#### [INPUT RECORDS]
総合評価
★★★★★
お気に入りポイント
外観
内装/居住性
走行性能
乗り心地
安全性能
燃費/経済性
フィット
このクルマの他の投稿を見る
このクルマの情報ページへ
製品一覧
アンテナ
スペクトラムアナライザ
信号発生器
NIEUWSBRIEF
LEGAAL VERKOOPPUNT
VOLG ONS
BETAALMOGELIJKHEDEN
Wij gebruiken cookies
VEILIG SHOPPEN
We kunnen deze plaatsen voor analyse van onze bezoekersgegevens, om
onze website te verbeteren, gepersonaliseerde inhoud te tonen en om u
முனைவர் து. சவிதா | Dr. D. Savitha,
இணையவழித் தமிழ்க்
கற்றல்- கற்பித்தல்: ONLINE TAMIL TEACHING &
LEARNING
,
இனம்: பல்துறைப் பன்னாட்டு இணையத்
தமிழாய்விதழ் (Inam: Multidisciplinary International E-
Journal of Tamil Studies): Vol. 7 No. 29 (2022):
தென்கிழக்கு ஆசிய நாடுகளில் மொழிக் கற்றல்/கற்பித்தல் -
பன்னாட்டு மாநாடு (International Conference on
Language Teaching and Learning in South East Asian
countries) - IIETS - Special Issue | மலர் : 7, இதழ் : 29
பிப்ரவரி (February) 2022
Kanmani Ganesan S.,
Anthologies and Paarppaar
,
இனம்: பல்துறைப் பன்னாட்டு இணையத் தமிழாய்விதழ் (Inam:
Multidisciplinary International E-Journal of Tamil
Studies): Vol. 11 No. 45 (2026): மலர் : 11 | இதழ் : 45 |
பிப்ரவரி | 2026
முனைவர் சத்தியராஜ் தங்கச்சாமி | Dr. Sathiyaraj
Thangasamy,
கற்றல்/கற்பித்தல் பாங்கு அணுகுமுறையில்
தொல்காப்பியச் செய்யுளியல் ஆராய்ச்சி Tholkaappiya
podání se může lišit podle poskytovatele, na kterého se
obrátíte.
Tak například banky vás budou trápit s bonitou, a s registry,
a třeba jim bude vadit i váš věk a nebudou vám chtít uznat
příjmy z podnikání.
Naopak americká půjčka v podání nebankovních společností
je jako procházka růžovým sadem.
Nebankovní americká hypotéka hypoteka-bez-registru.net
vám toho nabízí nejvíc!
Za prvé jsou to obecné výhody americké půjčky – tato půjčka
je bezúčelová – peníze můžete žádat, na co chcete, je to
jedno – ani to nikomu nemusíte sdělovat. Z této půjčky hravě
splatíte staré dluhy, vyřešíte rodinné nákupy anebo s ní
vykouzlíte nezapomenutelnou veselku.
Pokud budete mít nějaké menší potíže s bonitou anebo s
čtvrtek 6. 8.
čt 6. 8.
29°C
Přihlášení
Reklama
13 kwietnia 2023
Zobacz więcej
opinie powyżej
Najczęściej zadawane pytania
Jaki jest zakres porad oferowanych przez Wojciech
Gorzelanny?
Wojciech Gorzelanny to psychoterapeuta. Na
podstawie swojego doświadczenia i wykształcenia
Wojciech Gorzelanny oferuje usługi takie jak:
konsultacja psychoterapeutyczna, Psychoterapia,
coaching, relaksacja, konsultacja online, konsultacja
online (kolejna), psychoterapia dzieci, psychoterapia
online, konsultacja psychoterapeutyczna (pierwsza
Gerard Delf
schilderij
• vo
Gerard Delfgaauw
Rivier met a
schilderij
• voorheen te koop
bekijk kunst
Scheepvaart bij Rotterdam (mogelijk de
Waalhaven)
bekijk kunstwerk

#### [TASK DIRECTIONS]
Across the data above, count every line with "Multidisciplinary" in it and write only the total.

#### [REPLY]
2